Source records section start
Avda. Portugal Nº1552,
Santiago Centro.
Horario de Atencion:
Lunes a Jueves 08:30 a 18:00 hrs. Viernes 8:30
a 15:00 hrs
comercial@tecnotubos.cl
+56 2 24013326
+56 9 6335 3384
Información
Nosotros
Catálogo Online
Source records section end
Source records section start
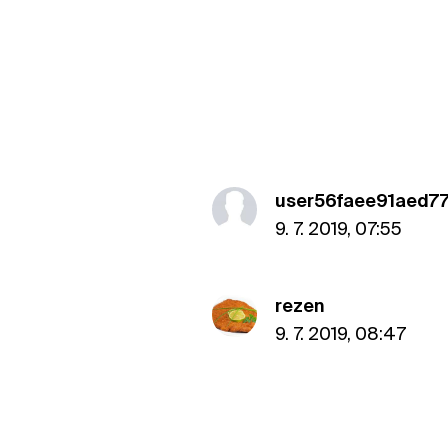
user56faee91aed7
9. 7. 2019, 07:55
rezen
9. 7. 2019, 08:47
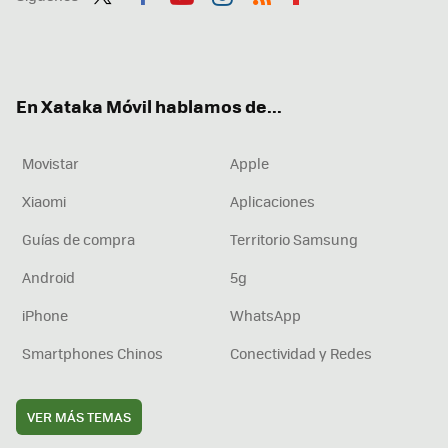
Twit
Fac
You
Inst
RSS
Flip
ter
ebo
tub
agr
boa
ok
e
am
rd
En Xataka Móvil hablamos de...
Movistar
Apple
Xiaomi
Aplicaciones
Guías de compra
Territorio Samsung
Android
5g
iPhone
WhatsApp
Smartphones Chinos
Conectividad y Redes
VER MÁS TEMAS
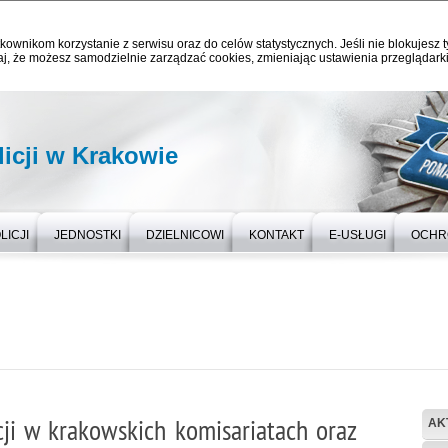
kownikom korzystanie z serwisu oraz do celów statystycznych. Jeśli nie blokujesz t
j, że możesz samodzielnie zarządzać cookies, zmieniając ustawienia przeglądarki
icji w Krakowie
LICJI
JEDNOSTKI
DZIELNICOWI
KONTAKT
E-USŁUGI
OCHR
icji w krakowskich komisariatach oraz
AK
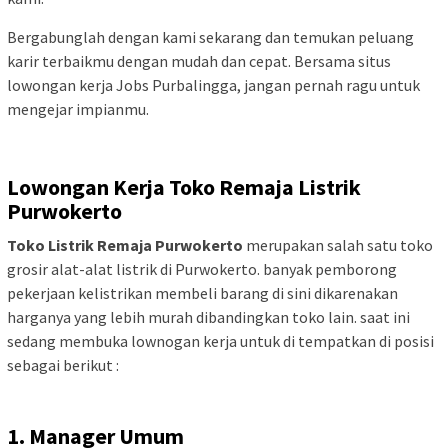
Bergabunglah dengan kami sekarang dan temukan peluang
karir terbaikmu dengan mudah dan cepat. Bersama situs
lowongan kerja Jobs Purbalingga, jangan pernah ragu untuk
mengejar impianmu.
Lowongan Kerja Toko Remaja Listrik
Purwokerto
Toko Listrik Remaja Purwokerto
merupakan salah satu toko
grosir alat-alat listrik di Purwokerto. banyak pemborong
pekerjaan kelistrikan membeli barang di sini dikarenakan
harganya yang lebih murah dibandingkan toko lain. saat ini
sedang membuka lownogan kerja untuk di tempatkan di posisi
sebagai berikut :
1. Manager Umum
Source records section end
Source records section start
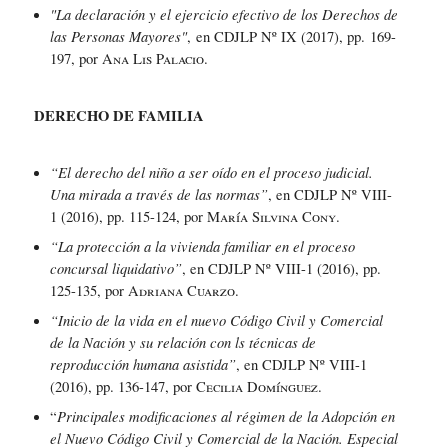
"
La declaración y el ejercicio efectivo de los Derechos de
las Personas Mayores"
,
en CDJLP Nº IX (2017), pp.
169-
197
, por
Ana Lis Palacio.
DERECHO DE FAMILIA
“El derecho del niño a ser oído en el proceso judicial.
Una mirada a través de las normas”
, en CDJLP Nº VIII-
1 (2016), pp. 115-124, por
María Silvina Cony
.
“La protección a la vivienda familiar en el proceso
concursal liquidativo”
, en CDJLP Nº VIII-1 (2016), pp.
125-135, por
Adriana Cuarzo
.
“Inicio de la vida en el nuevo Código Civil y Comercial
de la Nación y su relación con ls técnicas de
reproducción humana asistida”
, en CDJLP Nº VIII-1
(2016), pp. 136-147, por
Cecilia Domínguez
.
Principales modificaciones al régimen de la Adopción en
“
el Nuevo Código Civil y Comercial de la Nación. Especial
Source records section end
* About this task:
From the listing above, repeat exactly the lines starting at the line that includes "comercial@tecnotubos.cl" and ending at the line that includes "Catálogo Online", with nothing outside that span.

* The completed task:
comercial@tecnotubos.cl
+56 2 24013326
+56 9 6335 3384
Información
Nosotros
Catálogo Online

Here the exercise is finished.